DIÁLOGO SOBRE A TRISTEZA




Longe de ventos cortantes, de raios tempestuosos, da terra cinza, do silêncio acalentador, do isolamento que necessito, nutro e aprecio, é a tristeza que sinto quando permito que ela não escape.

Tristeza profunda, repentina e explicada como um tornado que nada leva, nada levanta, nada tira do lugar. Não há som, mas ecoa. Não há ferida e nem dor, mas desenha todo o corpo com cicatrizes espessas. Não há fratura, mas engessa. Tristeza que não causa pesadelo, mas faz despertar com a boca seca. 

Na involuntária paz da distância, é precisa e constante, numa guerra entre a ânsia com a expectativa. Na consciência da minha total e absoluta, por si, incompetência de transformar o indizível no que é possível, tristeza é uma lenda, sonorizada por jazz, tecida em kilim, exposta em galeria, elevada à arte. 

É na alegria de ser capaz de não exigir o que quero, o que desejo e o que me faz falta, que ela chega, resoluta e definitiva. Com a densidade da floresta povoada de árvores imensas e sozinhas, o soluço da gota que não cai, porque nem chove! São janelas que se abrem para esconder as estrelas, que brilham porque há muito deixaram de existir vagalumes na cidade. No pedregulho que estala sob os pés em volta do rego d'água, levantando poeira antes de matar a sede de um alimento que me sustenta sem que me tenha sido permitido, de fato, provar o sabor. E assim a tristeza dá a consciência de que pulsa e vive, e que sua vida que dali provém, é intensa.

Tristeza que caminha, cortejando o mundo, seduzindo-o com sua dança no baile da noite inteira. No dia que desperta, altivo, pois o sol envergonhado sob as nuvens é mais forte, e separa a escuridão da lua. Tristeza pela ausência consciente, imposta, da presença desdenhada. Presença que, subtraída, é sentida como o mar de horizonte azul, muito mais desejado que as águas quentes ao nordeste e ondas frias ao sudeste: é a peculiaridade do casco tortuoso do cerrado que nunca, jamais, terá lugar no verde vale.

É da lembrança angustiante de uma ponte por onde o horizonte perpassa sobre um rio de superfície calma e fundos turvos, atravessada a passos modulados, juntos.

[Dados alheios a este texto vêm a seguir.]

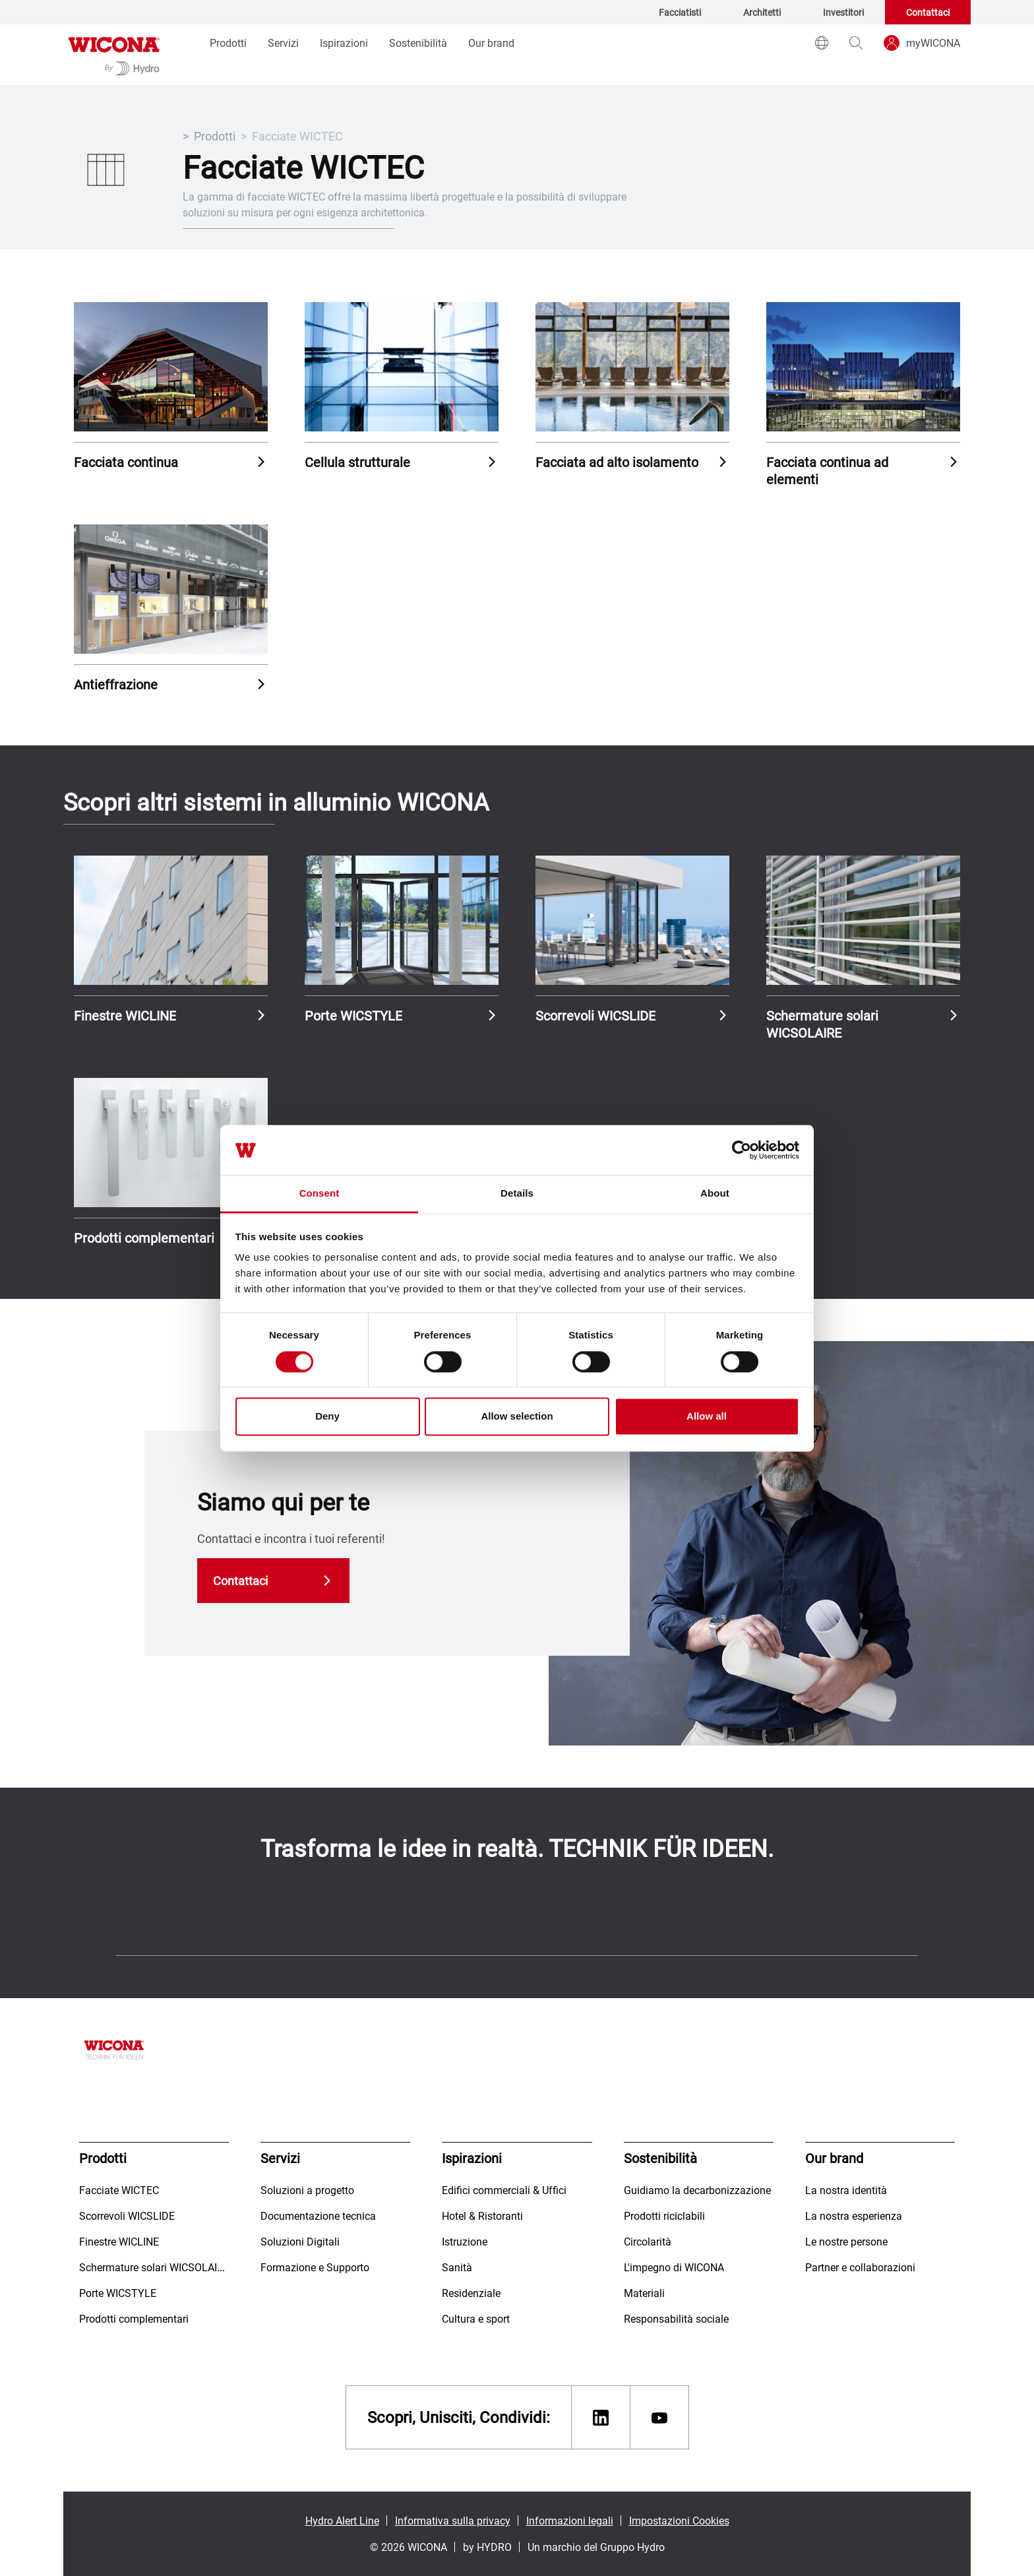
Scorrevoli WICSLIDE (595, 1015)
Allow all (706, 1416)
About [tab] (714, 1193)
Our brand (491, 42)
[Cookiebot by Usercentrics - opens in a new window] (741, 1150)
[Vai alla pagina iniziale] (114, 54)
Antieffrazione (116, 684)
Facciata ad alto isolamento (616, 461)
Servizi (283, 42)
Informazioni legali (569, 2520)
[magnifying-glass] (856, 42)
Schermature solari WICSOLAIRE (822, 1024)
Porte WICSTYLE (353, 1015)
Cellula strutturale (357, 461)
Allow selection (517, 1416)
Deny (327, 1416)
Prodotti (228, 42)
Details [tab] (517, 1193)
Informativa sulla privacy (452, 2520)
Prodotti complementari (144, 1237)
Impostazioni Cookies (679, 2520)
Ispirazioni (344, 42)
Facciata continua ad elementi (827, 470)
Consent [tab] (319, 1193)
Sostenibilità (418, 42)
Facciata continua (126, 461)
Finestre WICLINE (125, 1015)
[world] (822, 42)
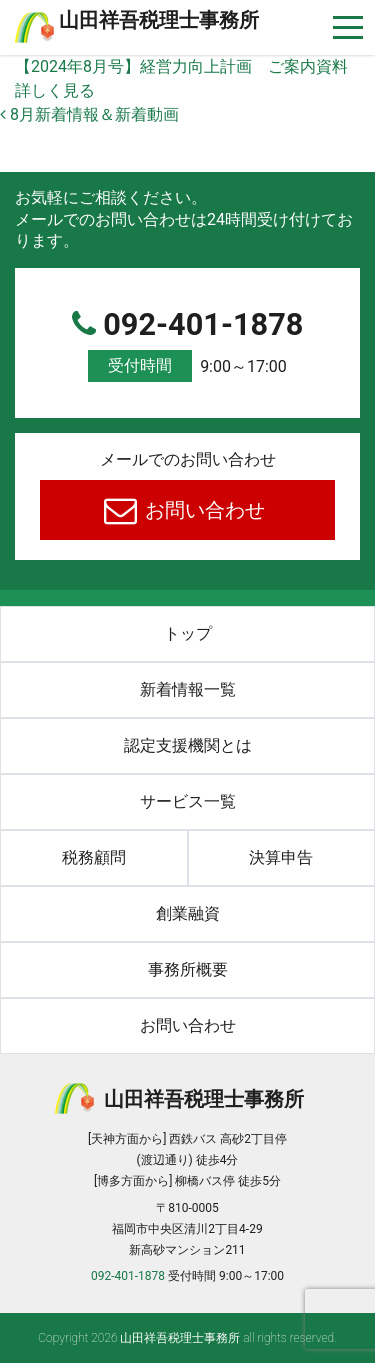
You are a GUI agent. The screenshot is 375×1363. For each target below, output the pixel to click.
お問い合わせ (202, 510)
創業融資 (188, 913)
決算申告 (281, 857)
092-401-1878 (187, 345)
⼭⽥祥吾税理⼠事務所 (159, 20)
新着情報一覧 (188, 689)
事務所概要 (188, 969)
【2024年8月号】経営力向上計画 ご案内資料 (181, 66)
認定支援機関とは (188, 745)
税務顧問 (94, 857)
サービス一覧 (188, 801)
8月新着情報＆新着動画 (89, 114)
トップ (188, 633)
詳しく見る (55, 90)
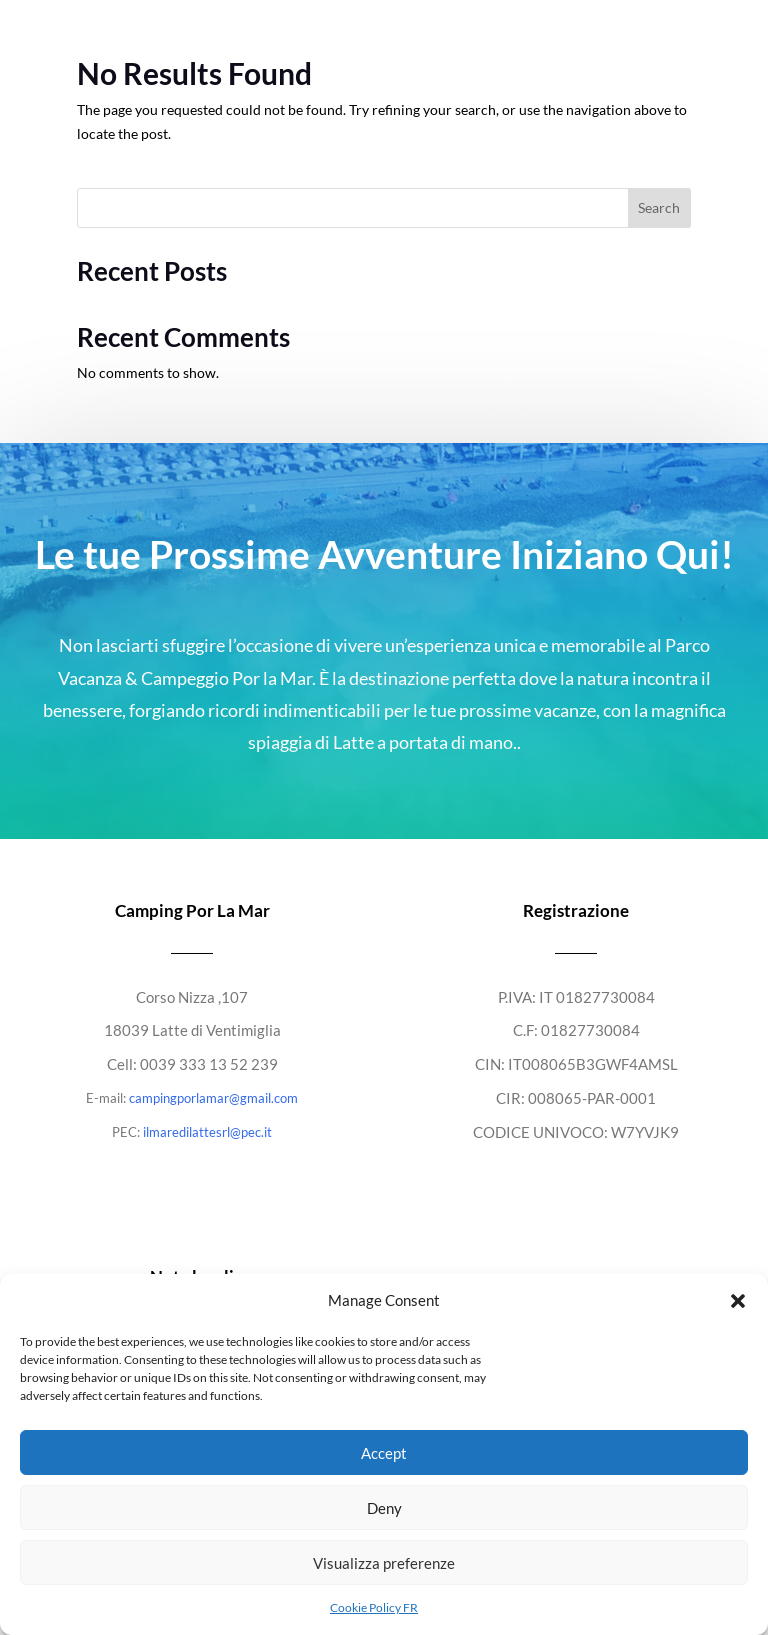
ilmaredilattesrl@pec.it (207, 1132)
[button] (738, 1301)
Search (659, 207)
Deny (384, 1508)
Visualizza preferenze (384, 1563)
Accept (384, 1453)
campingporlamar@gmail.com (213, 1098)
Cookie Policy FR (374, 1607)
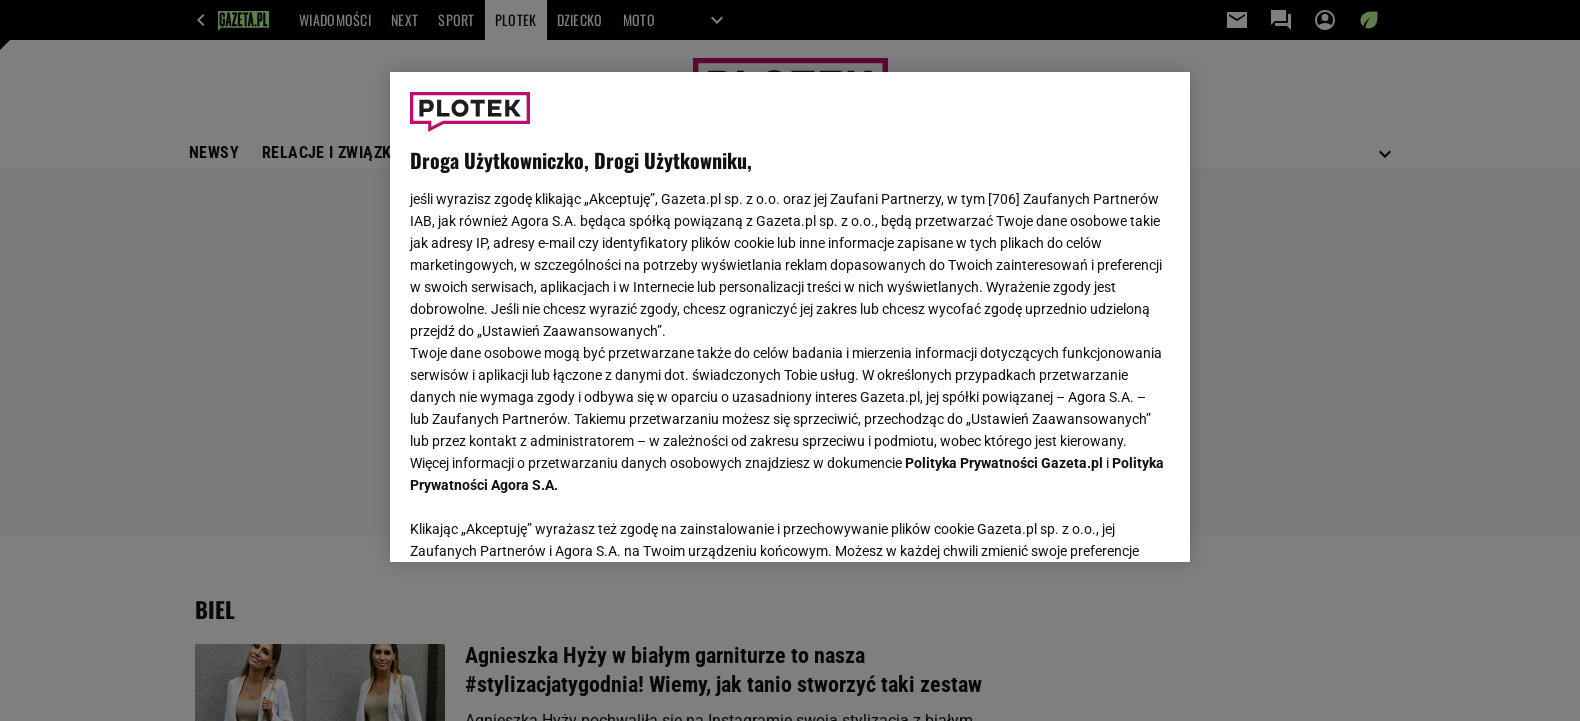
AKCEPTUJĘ (1102, 523)
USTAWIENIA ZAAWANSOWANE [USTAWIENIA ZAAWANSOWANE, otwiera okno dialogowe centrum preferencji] (540, 522)
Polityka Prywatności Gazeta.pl (1004, 463)
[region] (790, 317)
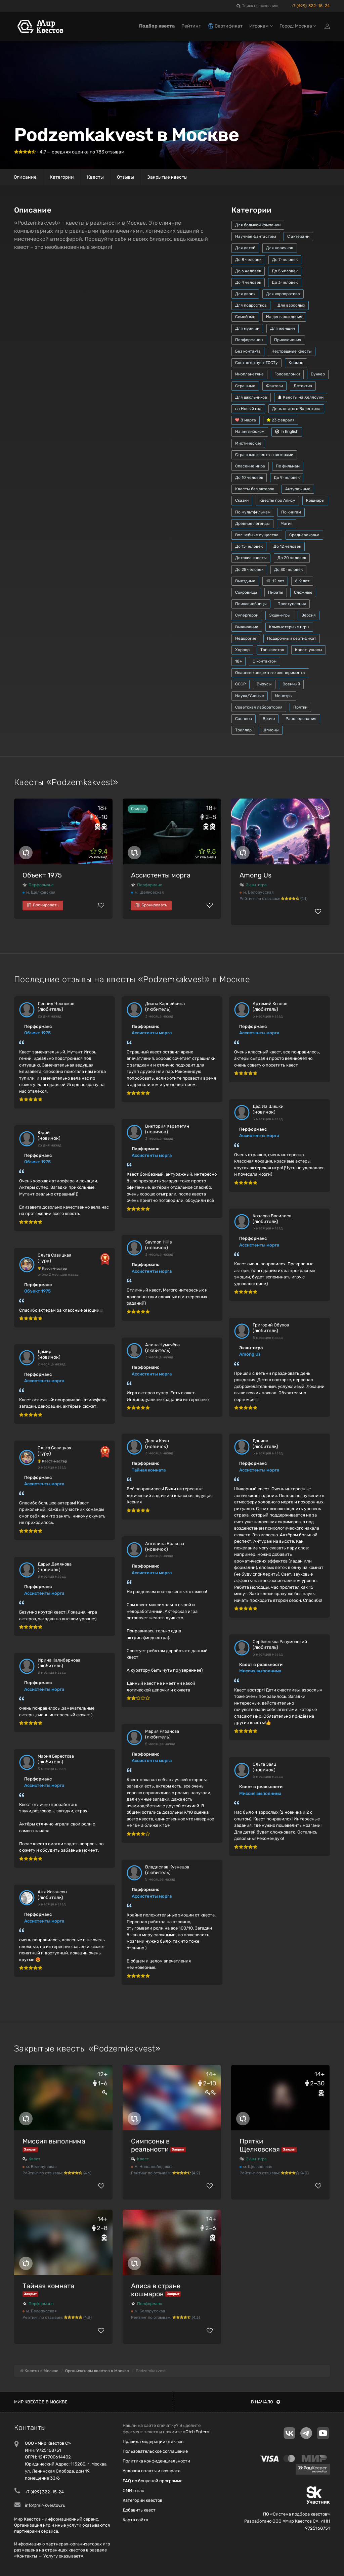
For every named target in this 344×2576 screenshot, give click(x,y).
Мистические (248, 443)
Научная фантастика (255, 236)
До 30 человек (288, 569)
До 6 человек (248, 271)
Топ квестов (272, 649)
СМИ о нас (133, 2490)
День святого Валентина (296, 408)
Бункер (318, 374)
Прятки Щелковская (260, 2145)
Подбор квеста (157, 26)
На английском (249, 431)
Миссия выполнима (260, 1670)
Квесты (95, 177)
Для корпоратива (283, 293)
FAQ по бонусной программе (152, 2480)
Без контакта (248, 351)
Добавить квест (139, 2510)
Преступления (291, 603)
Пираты (275, 592)
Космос (296, 362)
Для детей (245, 247)
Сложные (303, 592)
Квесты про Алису (277, 500)
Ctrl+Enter (196, 2431)
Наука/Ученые (249, 695)
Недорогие (245, 638)
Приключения (287, 339)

Do eterno, preso na garganta, solto na voz e no grito mudo e acalentado pela serenidade do privilégio de amar. É o imponderável mas coerente que não se descobre, se teme e se esconde, e ainda assim consegue te entregar tudo de bom que há ao somar com o nada. Tristeza é o soturno espaço de uma pedra de gelo perdida num copo vazio. Fadiga inverossímil enternecida pela fumaça do cigarro que, se eu fumasse, suspensa no ar, explicaria o vácuo da tarde desmaiada no peito cheio de esperança - um dia.

É de obrigar à estampa do sorriso resignado, feliz por iluminar a face exultante depois do abraço fugaz. Do abismo da surpresa de descobrir uma alma intensa e inteira que não se oferece as pedaços, que não te são entregues por já te pertencerem desde antes de saber, e continua proibida. Tristeza é o cheiro viril do espaço concebível do infinito divino da humana condição. Espaço que é ocupado incondicionalmente, muito real, pela chama do fogo que me distrai enquanto meu aço vira pó: adeus, sonhos!

É uma escada, ornada com flores desconhecidas de aromas inebriantes e homogêneos, com um pé cruel a me quebrar, cheio de prazer, os meus dedos, a cada degrau vencido. Tristeza que não abre nem fecha os olhos. Apenas os enchem de lágrimas espessas, quentes, intermináveis.

Tenho direito? A uma tristeza repentina, profunda e tão facilmente explicável?